Samuel Broder (born February 24, 1945 ) is an American oncologist and AIDS researcher.

Broder studied at the University of Michigan with a bachelor's degree in 1966 and a doctorate in medicine (MD) in 1970. From 1972 he was at the National Cancer Institute (NCI), initially in the metabolism department. In 1973 he received his medical license in internal medicine and in 1977 in oncology. In 1981 he became the assistant director of the Clinical Oncology Program and from 1989 to 1994 he was the director of the NCI. During his time the clinical tests of paclitaxel took place as a chemotherapeutic agent against cancer.

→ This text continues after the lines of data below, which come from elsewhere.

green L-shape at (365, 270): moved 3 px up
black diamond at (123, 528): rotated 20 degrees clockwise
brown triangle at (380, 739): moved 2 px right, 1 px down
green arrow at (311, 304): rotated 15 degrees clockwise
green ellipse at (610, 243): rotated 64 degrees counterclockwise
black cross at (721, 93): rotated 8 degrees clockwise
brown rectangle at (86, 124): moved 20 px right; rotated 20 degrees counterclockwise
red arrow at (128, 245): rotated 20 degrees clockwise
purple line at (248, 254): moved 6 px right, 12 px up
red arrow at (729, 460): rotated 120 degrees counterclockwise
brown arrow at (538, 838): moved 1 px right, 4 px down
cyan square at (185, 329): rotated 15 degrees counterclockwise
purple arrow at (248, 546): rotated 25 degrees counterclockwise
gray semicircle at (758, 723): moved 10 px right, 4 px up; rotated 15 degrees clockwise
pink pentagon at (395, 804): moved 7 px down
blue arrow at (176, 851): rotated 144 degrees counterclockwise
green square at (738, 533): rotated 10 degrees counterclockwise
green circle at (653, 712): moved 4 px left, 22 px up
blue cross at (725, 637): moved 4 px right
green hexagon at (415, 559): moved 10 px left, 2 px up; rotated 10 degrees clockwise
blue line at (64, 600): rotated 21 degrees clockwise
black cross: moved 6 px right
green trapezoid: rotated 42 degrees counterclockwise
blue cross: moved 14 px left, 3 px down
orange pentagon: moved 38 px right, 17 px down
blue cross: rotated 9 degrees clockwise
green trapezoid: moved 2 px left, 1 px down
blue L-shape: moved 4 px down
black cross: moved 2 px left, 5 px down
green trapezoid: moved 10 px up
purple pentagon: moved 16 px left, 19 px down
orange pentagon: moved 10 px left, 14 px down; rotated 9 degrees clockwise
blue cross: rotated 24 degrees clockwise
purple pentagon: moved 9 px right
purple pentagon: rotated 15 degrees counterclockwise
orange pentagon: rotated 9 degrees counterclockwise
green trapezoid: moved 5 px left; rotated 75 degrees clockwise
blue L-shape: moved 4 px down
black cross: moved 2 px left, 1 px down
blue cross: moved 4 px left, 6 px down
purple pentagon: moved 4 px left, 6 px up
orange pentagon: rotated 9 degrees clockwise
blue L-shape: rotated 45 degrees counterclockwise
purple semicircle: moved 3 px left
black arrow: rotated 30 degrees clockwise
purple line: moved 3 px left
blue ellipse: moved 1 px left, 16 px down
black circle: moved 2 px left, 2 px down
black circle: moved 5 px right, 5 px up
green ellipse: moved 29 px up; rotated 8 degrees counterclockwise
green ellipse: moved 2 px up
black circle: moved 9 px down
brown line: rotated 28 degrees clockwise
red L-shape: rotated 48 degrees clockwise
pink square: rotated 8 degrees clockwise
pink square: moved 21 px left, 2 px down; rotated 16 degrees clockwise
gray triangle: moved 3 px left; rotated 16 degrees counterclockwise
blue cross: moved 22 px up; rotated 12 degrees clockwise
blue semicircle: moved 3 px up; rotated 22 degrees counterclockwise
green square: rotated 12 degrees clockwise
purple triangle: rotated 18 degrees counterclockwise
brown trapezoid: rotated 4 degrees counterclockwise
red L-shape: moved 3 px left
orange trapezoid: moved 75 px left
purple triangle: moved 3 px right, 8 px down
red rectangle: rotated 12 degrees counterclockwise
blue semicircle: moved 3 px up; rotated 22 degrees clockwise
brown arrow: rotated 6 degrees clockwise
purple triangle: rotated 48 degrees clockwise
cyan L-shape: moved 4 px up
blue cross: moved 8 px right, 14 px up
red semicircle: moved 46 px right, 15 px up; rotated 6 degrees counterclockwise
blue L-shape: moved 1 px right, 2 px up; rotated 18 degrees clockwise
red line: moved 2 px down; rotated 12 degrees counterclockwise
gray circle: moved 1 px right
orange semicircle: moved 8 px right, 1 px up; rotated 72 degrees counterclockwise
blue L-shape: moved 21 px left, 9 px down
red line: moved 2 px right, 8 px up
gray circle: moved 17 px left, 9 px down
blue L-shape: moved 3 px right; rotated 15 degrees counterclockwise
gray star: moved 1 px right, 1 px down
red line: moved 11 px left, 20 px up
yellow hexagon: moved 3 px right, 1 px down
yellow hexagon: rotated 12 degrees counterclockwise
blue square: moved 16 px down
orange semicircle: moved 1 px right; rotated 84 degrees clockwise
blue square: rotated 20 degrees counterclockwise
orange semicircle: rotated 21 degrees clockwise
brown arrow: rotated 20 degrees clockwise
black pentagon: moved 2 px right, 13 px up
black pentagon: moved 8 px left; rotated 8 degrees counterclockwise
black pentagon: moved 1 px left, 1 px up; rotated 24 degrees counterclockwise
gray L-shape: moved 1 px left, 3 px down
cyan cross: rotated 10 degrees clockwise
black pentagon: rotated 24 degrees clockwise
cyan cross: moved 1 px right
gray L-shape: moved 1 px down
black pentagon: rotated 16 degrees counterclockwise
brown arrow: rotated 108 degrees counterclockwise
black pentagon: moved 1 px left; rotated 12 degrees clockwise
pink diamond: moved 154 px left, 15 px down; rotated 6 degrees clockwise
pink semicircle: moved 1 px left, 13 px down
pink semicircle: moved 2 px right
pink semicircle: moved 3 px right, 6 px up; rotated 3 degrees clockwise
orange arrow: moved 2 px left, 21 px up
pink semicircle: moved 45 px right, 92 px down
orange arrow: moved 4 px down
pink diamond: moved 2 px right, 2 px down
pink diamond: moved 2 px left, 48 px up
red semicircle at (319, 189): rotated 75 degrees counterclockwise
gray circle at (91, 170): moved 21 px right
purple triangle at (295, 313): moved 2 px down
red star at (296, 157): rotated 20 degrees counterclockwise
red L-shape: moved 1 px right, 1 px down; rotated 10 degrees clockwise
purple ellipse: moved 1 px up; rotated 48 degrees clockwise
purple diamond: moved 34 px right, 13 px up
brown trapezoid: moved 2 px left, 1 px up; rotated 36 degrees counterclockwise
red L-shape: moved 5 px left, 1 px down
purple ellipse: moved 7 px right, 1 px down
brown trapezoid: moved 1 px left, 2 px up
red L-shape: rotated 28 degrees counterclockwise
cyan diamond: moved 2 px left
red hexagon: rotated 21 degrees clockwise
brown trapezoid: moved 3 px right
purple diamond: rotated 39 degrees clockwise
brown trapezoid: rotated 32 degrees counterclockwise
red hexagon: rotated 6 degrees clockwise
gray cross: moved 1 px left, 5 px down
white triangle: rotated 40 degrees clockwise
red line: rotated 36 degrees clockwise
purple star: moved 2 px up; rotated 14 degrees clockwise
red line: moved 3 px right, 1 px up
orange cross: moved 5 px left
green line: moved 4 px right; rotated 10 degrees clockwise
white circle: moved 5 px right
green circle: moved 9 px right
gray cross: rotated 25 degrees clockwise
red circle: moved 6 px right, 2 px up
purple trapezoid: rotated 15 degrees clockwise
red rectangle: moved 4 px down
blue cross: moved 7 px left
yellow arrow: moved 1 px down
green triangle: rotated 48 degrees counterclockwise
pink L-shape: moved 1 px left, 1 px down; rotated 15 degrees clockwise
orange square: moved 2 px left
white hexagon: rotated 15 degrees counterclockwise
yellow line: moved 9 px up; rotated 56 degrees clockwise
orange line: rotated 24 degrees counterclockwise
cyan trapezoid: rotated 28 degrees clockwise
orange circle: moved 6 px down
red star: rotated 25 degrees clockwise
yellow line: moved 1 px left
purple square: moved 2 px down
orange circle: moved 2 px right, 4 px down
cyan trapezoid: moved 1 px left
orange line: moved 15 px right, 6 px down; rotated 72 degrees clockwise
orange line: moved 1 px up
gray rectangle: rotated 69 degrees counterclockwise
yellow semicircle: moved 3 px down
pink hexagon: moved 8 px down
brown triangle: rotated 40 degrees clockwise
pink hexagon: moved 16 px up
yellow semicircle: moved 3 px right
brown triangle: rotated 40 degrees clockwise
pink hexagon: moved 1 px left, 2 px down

Bristol-Myers Squibb was selected as the company partner for the market launch , which in 1989 led to controversy.

He was involved in the development of the first effective anti- AIDS drugs in the 1980s , zidovudine (AZT), didanosine (ddI) and zalcitabine (ddC). At the NCI, AZT had already been developed as a possible cancer therapeutic and was tested on AIDS patients after the outbreak of the epidemic. At the time, the NCI was the only institute of the National Institutes of Health that could independently develop drugs and stepped in in difficult areas in which the pharmaceutical industry did not want or was unable to get involved.

In 1995 he became Vice President of Research and Chief Scientific Officer of Ivax Corporation in Florida. In 1998, he moved to Celera Genomics in Rockville, Maryland , where he was Chief Medical Officer and Executive Vice President. He then served as Executive Vice President and Head of Healthcare at Intrexon, which he retired in 2016.

He is a member of the Institute of Medicine . In 1992 he received the Léopold Griffuel Prize and the Arthur S. Flemming Award from the US government.

Web links

Individual evidence

  1. Pamela Kalte u. a .: American Men and Women of Science . Thomson Gale 2004.